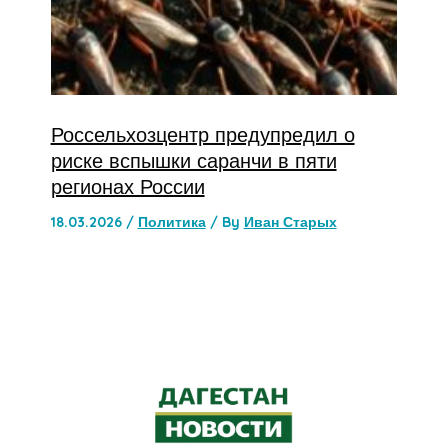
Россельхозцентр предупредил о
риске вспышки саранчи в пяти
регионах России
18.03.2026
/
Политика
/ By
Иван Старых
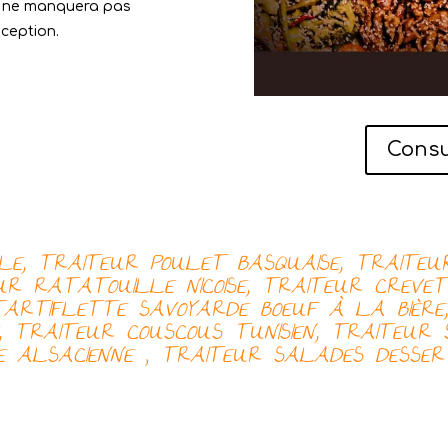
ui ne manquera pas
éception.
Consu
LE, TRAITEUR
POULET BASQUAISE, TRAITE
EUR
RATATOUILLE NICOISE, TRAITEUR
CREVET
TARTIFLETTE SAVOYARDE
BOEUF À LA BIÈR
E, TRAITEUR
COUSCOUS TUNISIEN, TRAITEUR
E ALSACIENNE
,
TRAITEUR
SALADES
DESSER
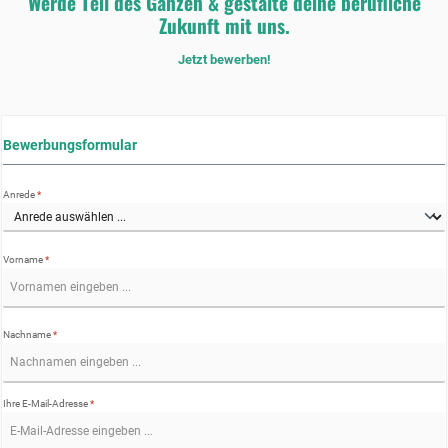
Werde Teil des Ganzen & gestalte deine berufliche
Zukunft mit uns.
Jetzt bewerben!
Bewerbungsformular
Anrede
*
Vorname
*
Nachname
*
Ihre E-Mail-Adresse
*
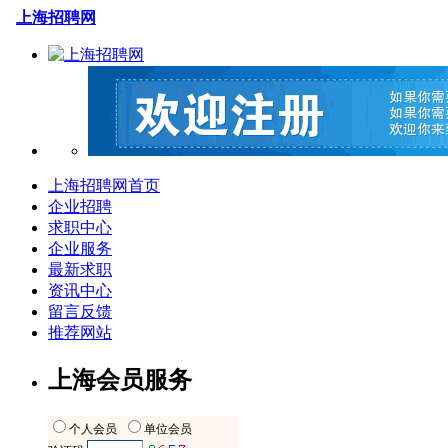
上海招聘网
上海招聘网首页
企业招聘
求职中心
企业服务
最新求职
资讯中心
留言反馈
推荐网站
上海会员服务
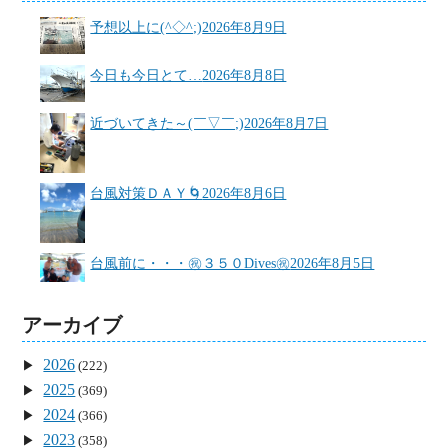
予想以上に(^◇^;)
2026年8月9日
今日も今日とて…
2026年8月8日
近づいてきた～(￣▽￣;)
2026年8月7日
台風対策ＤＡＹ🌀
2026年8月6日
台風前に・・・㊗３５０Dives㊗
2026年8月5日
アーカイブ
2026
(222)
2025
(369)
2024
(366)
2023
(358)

-------

* [EXERCISE DETAILS]:
Scan the listing above, and wherever a line holds the string "TRAITEUR", copy that line.

* [COMPLETED EXERCISE]:
LE, TRAITEUR
RATATOUILLE NICOISE, TRAITEUR
E, TRAITEUR
COUSCOUS TUNISIEN, TRAITEUR
TRAITEUR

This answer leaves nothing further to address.